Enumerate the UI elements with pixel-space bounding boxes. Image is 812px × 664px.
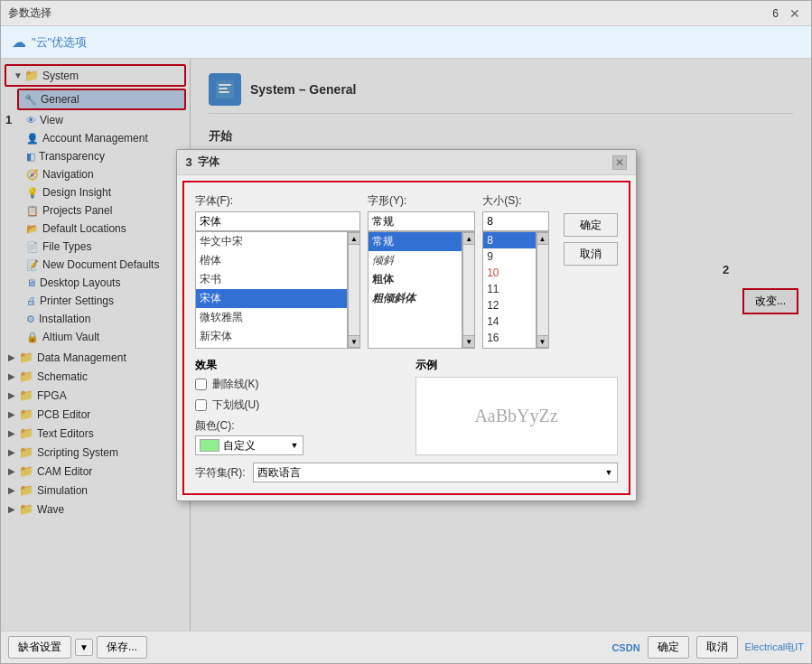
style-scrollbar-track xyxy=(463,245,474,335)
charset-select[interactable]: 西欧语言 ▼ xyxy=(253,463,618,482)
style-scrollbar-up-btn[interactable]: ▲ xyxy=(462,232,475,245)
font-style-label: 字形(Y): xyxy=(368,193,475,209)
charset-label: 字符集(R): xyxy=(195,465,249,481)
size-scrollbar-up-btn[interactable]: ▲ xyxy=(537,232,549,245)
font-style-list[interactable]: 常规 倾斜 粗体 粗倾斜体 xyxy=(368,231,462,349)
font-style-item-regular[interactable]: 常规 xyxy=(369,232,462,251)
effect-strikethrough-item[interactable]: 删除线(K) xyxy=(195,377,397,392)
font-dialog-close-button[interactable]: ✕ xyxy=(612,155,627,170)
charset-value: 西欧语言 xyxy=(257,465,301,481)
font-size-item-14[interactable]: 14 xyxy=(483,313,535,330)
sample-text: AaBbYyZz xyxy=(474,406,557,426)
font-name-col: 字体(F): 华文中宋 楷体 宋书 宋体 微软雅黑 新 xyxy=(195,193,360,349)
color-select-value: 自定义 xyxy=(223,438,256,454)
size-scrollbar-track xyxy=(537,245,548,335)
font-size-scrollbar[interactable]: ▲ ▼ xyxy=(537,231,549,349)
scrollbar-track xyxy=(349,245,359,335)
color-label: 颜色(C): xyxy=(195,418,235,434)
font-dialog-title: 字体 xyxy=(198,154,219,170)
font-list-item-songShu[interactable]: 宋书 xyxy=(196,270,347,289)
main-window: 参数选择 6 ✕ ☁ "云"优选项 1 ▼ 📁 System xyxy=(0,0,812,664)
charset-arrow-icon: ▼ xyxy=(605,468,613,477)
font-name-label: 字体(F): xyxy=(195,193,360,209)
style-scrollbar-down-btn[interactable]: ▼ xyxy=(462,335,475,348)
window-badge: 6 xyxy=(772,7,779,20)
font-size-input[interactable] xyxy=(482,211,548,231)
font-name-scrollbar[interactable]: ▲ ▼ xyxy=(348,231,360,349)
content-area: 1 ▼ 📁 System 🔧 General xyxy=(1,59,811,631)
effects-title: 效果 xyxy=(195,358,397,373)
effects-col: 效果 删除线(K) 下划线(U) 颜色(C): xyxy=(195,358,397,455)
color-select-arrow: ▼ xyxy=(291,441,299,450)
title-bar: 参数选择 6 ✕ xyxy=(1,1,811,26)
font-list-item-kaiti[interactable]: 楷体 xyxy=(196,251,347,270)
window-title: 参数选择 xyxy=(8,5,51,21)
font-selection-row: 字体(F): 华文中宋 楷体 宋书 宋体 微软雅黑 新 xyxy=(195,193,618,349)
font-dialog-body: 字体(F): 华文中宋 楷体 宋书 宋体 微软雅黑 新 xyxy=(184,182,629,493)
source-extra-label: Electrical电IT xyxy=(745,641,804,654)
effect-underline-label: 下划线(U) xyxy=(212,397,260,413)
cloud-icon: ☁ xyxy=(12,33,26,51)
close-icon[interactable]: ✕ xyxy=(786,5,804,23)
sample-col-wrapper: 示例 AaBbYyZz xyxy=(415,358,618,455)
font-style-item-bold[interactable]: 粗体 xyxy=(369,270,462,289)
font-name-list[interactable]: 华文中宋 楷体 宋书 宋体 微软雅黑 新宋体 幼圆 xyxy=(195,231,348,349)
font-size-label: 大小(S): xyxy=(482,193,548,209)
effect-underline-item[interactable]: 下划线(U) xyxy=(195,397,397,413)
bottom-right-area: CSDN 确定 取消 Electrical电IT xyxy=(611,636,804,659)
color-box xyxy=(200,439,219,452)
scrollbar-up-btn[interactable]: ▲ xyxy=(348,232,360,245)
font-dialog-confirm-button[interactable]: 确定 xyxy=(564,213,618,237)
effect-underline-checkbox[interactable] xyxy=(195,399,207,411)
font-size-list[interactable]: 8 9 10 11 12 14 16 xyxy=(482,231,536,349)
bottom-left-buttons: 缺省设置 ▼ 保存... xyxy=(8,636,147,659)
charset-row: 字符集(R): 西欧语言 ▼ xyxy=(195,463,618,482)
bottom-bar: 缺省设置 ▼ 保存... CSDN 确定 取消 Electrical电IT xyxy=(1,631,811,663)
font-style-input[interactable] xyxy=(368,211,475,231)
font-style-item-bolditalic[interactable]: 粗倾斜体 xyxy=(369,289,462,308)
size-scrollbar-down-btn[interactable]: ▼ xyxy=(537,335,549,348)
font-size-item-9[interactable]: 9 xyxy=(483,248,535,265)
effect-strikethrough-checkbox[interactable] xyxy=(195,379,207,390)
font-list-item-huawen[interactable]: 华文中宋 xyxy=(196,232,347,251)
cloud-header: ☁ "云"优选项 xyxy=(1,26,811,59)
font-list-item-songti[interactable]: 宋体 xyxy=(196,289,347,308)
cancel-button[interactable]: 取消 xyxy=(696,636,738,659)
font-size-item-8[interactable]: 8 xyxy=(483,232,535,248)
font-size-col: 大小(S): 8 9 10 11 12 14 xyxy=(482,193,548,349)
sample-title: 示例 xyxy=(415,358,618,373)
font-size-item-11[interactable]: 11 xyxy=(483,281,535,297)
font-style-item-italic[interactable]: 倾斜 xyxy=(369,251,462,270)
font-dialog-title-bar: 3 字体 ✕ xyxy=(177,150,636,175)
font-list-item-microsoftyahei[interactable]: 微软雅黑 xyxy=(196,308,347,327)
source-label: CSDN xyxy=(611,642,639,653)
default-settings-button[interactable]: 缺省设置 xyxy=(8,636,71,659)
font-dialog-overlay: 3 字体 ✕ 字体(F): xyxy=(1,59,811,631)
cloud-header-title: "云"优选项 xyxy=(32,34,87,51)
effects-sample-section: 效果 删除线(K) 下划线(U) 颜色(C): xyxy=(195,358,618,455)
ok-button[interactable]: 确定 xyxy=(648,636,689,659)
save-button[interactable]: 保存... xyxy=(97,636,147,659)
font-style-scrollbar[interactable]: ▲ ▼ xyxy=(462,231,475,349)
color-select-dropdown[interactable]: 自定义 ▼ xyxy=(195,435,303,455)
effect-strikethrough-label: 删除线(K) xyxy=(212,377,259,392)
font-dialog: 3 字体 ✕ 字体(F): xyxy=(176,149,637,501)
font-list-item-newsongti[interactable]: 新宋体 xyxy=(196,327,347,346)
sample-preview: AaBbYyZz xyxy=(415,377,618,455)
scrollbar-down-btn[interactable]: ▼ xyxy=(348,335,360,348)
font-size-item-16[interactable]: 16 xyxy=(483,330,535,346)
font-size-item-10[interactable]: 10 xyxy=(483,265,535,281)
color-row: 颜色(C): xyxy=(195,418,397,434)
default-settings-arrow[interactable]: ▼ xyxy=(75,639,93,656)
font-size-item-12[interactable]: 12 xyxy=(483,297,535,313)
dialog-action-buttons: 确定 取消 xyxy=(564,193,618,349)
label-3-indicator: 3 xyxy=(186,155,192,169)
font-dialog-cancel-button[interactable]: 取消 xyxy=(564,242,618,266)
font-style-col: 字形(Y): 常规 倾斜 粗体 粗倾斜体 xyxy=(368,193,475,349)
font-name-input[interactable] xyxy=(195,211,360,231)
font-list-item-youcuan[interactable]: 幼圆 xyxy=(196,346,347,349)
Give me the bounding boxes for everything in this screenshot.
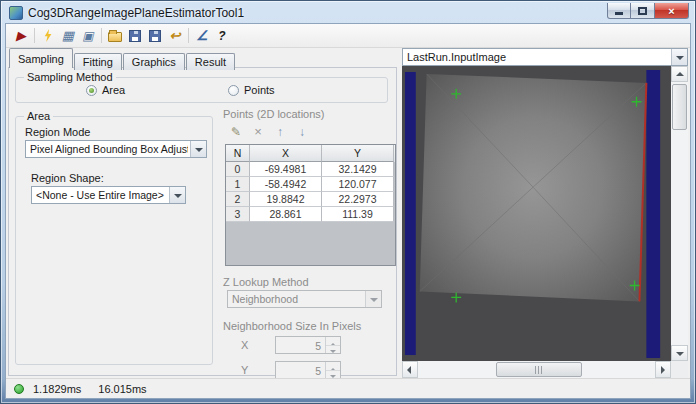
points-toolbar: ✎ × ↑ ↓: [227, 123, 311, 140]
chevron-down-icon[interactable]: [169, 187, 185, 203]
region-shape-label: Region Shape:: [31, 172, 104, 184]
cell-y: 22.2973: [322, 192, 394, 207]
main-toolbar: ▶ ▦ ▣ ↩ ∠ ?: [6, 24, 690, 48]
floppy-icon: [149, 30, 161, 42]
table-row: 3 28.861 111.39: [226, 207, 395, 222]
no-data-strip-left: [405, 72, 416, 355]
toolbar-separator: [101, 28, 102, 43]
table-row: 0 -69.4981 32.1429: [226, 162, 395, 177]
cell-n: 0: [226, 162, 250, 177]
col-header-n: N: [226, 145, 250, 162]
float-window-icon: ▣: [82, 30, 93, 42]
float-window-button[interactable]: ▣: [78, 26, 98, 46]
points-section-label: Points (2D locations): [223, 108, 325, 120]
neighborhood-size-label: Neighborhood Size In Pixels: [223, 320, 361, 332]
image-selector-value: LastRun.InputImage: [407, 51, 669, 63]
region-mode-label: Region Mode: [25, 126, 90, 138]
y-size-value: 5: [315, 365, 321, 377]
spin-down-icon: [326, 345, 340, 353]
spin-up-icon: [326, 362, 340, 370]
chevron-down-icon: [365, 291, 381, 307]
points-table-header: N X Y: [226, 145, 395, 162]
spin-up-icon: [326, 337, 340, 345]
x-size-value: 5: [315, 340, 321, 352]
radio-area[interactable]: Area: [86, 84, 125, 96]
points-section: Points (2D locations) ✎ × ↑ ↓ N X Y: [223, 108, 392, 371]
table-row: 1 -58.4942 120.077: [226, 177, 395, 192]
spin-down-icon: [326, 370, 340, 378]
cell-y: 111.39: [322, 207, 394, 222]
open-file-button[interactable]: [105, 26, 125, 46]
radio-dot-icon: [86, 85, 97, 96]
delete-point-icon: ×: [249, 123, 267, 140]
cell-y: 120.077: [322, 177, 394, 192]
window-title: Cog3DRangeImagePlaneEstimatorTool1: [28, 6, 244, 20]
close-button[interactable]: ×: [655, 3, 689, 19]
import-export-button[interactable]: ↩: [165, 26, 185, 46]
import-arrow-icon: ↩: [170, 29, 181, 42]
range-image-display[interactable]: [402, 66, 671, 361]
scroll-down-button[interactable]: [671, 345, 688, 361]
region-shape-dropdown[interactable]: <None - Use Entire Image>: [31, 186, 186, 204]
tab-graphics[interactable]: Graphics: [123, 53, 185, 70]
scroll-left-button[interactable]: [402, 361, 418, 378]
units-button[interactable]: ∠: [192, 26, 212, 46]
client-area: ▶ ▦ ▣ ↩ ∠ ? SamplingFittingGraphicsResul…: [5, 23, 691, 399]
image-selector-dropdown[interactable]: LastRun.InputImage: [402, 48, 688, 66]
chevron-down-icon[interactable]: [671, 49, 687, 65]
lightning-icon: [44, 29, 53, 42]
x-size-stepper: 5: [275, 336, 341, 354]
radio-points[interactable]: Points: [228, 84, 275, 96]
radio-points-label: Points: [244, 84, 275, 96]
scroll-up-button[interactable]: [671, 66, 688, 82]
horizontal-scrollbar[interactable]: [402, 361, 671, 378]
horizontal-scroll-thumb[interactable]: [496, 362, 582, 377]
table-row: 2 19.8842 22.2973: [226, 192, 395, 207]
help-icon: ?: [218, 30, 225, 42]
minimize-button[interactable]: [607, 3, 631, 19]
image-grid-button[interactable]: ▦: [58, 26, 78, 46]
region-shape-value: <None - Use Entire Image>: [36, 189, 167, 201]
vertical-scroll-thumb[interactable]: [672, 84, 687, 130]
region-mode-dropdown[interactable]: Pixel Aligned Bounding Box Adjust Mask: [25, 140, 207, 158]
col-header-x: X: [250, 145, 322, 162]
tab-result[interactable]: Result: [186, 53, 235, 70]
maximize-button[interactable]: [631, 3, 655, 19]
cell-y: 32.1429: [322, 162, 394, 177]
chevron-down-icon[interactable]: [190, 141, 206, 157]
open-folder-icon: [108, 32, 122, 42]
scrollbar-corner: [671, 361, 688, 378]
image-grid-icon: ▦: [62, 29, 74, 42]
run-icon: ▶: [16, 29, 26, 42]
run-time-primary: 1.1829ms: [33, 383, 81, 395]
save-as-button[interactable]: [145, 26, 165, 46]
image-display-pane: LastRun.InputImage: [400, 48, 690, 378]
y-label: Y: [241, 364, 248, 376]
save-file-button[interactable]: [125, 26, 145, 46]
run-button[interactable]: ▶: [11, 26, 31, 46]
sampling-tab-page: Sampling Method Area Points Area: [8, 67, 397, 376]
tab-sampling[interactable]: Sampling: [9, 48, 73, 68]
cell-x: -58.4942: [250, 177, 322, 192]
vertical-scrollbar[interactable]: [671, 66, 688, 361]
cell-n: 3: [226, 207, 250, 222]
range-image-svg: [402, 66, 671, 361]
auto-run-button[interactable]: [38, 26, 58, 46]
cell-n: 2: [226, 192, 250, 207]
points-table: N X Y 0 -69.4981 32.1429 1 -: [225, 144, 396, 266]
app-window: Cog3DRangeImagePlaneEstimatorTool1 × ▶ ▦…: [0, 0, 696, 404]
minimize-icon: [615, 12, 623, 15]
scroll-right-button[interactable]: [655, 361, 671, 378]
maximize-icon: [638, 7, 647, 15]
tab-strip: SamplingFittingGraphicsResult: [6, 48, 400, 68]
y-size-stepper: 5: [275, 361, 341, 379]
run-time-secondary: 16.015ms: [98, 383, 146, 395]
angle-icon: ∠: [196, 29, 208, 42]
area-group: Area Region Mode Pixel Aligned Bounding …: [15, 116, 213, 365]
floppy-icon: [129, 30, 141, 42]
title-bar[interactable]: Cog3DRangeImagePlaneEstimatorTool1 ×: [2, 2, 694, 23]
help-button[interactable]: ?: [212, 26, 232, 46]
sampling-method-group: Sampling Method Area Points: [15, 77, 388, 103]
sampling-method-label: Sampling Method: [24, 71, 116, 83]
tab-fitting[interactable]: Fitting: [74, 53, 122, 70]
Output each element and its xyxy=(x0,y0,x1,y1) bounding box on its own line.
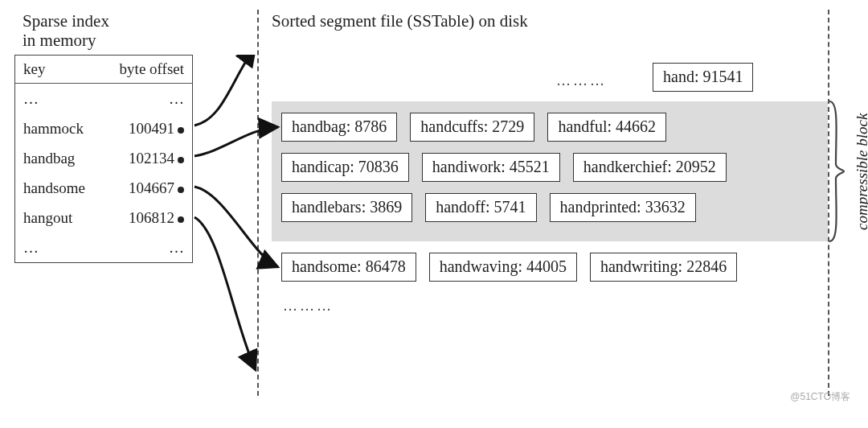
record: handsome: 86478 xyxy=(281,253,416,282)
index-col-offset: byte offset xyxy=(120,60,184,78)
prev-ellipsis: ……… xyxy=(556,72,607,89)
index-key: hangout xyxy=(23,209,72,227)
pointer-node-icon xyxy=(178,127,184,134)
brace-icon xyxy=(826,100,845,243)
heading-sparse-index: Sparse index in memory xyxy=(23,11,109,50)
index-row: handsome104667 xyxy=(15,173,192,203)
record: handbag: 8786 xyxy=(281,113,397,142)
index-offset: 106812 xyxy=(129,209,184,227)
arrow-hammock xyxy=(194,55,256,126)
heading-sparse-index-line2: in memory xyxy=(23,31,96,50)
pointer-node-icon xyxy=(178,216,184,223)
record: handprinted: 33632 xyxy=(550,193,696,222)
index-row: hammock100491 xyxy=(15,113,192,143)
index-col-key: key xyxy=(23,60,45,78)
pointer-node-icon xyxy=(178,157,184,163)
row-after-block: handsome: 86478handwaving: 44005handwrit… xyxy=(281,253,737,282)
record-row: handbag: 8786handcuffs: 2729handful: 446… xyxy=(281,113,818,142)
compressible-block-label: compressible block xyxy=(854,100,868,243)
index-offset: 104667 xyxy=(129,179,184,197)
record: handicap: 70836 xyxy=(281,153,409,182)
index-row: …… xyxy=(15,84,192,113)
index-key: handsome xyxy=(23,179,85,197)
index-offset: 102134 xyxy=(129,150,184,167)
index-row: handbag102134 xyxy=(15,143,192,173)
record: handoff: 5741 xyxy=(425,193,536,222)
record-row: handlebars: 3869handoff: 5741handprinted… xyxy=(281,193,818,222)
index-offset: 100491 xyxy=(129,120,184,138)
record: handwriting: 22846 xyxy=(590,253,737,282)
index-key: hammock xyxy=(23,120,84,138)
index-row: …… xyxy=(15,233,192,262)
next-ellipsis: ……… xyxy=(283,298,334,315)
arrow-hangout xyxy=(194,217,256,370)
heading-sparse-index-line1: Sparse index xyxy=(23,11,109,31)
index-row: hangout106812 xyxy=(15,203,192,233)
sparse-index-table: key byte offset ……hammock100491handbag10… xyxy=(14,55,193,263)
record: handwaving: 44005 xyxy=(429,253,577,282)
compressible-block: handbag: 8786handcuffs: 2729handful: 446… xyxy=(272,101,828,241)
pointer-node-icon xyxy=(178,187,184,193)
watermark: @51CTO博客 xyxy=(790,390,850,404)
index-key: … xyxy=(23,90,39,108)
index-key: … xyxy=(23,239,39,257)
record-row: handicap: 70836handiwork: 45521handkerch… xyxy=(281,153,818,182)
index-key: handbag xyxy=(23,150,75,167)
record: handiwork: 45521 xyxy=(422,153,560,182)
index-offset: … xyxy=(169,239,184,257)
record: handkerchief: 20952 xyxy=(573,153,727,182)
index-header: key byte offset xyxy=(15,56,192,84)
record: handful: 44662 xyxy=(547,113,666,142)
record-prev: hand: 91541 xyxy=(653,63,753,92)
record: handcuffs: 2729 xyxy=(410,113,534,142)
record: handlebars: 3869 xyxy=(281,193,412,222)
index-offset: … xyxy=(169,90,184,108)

* **WORK TO COMPLETE**
Go through the preceding material and copy each line that has the word "floppy".

* **REPLY TO THE TASK**
floppy-icon: [149, 30, 161, 42]
floppy-icon: [129, 30, 141, 42]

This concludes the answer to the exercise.